§ **Your goal**
State how many lines of the entries hold the string "新世纪门". Reply with the number alone.

--- Given data ---

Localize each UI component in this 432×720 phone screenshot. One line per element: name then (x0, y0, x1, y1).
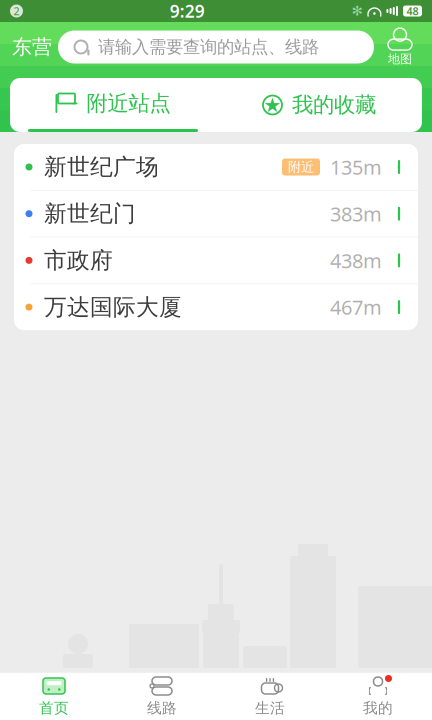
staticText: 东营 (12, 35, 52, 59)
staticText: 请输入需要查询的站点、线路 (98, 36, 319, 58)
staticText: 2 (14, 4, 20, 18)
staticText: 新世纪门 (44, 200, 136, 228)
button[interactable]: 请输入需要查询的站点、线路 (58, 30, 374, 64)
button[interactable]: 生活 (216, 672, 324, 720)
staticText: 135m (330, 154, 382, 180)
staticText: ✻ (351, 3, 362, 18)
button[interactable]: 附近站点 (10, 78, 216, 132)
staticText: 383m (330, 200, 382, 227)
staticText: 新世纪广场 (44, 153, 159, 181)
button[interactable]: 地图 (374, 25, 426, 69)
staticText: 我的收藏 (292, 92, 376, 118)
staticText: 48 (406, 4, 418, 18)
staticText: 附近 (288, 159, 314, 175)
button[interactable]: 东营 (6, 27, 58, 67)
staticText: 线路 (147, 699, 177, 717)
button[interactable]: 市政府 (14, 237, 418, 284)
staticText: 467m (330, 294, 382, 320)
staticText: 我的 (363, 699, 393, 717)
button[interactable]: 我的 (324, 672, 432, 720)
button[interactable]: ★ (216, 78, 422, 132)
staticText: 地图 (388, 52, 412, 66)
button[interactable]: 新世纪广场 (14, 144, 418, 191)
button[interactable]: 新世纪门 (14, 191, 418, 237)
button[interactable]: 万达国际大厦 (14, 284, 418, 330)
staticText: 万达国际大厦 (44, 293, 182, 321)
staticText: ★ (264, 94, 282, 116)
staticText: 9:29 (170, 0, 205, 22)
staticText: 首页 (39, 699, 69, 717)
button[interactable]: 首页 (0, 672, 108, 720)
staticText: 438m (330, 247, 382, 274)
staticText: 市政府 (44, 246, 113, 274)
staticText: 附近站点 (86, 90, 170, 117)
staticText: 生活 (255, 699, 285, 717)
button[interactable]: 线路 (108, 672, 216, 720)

---
--- Given data ---

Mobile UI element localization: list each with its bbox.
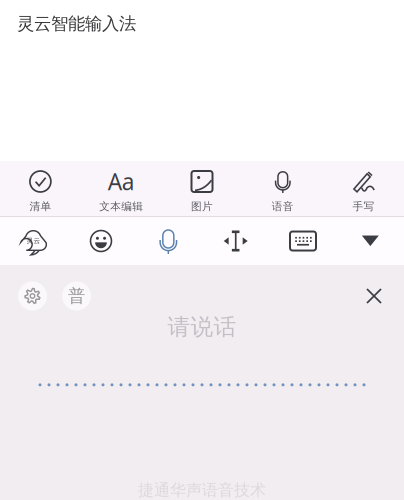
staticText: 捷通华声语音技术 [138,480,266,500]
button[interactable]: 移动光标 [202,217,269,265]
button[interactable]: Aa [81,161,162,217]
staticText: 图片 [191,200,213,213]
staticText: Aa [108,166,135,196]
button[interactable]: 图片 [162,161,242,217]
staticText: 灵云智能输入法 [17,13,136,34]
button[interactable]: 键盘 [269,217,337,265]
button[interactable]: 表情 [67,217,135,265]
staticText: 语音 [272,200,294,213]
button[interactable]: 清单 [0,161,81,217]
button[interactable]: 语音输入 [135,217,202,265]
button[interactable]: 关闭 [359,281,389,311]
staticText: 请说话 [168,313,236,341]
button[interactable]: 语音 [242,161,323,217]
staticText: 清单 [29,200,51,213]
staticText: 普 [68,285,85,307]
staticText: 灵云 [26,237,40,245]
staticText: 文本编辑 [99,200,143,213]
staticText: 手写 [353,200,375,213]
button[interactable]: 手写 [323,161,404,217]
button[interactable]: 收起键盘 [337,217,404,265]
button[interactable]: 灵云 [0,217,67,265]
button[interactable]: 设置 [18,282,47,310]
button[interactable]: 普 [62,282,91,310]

---

§ **Exercise output**
2